“Hong Kong’s Last Battle”
Protesters in Hong Kong are still clogging the streets en masse. Their task: to face down not just the authoritarianism of the Chinese Communist Party but the self-dealing of Hong Kong capitalists.

Protesters demonstrate outside the Hong Kong Police Headquarters on June 21, 2019 in Hong Kong, China. (Anthony Kwan / Getty Images)
Less than five years after the Umbrella Movement, Hong Kong is back in international headlines. On June 9, over a million protesters dressed in white took to the streets to oppose a bill that would allow extraditions to China. The following Sunday, an estimated two million people — nearly 30 percent of the population — took to the streets again, this time clad in black.
Hong Kong’s pro-Beijing chief executive, Carrie Lam, claims that the extradition measure is needed to bring to justice a Hong Kong man wanted for murdering his girlfriend in Taiwan. But the bill has sparked immense opposition, with critics insisting the Chinese Communist Party (CCP) would use it to extradite activists or dissenting journalists to the Mainland. In other words, it would open the floodgates between the legal system of the Mainland and Hong Kong, and enable the CCP-sponsored kidnapping of Hong Kong citizens.

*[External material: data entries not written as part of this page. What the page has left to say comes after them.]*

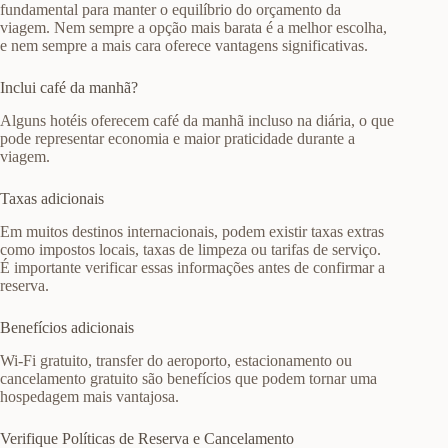
fundamental para manter o equilíbrio do orçamento da
viagem. Nem sempre a opção mais barata é a melhor escolha,
e nem sempre a mais cara oferece vantagens significativas.
Inclui café da manhã?
Alguns hotéis oferecem café da manhã incluso na diária, o que
pode representar economia e maior praticidade durante a
viagem.
Taxas adicionais
Em muitos destinos internacionais, podem existir taxas extras
como impostos locais, taxas de limpeza ou tarifas de serviço.
É importante verificar essas informações antes de confirmar a
reserva.
Benefícios adicionais
Wi-Fi gratuito, transfer do aeroporto, estacionamento ou
cancelamento gratuito são benefícios que podem tornar uma
hospedagem mais vantajosa.
Verifique Políticas de Reserva e Cancelamento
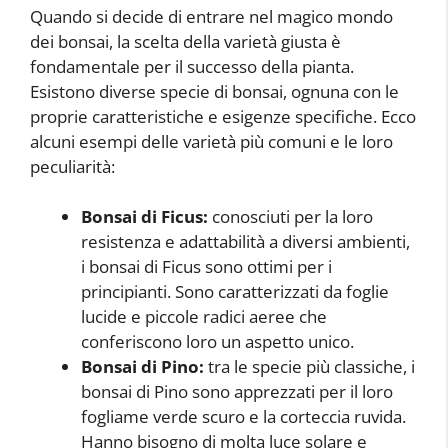
Quando si decide di entrare nel magico mondo
dei bonsai, la scelta della varietà giusta è
fondamentale per il successo della pianta.
Esistono diverse specie di bonsai, ognuna con le
proprie caratteristiche e esigenze specifiche. Ecco
alcuni esempi delle varietà più comuni e le loro
peculiarità:
Bonsai di Ficus:
conosciuti per la loro
resistenza e adattabilità a diversi ambienti,
i bonsai di Ficus sono ottimi per i
principianti. Sono caratterizzati da foglie
lucide e piccole radici aeree che
conferiscono loro un aspetto unico.
Bonsai di Pino:
tra le specie più classiche, i
bonsai di Pino sono apprezzati per il loro
fogliame verde scuro e la corteccia ruvida.
Hanno bisogno di molta luce solare e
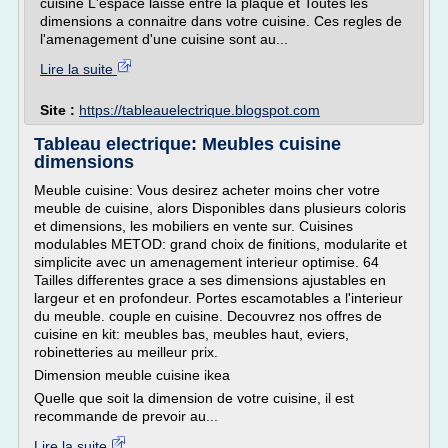
cuisine L'espace laisse entre la plaque et Toutes les
dimensions a connaitre dans votre cuisine. Ces regles de
l'amenagement d'une cuisine sont au...
Lire la suite
Site :
https://tableauelectrique.blogspot.com
Tableau electrique: Meubles cuisine
dimensions
Meuble cuisine: Vous desirez acheter moins cher votre
meuble de cuisine, alors Disponibles dans plusieurs coloris
et dimensions, les mobiliers en vente sur. Cuisines
modulables METOD: grand choix de finitions, modularite et
simplicite avec un amenagement interieur optimise. 64
Tailles differentes grace a ses dimensions ajustables en
largeur et en profondeur. Portes escamotables a l'interieur
du meuble. couple en cuisine. Decouvrez nos offres de
cuisine en kit: meubles bas, meubles haut, eviers,
robinetteries au meilleur prix.
Dimension meuble cuisine ikea
Quelle que soit la dimension de votre cuisine, il est
recommande de prevoir au...
Lire la suite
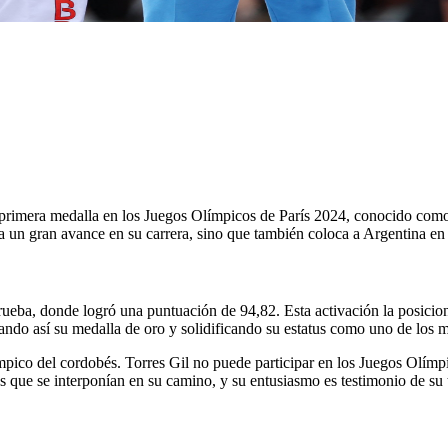
 primera medalla en los Juegos Olímpicos de París 2024, conocido como
ca un gran avance en su carrera, sino que también coloca a Argentina en
ueba, donde logró una puntuación de 94,82. Esta activación la posicionó
ando así su medalla de oro y solidificando su estatus como uno de los m
límpico del cordobés. Torres Gil no puede participar en los Juegos Olím
s que se interponían en su camino, y su entusiasmo es testimonio de su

Police have responded to the demonstrations with force. When protesters initiated a peaceful sit-in on June 12, the original date for the second reading of the bill, police used rubber bullets, bean bag bullets, batons, pepper spray, and tear gas to disperse demonstrators. Footage of protesters shot in the head with rubber bullets and journalists beaten up by the police have leaked on the internet. To justify their crackdown, the Hong Kong government have claimed that the victims were unlawful rioters.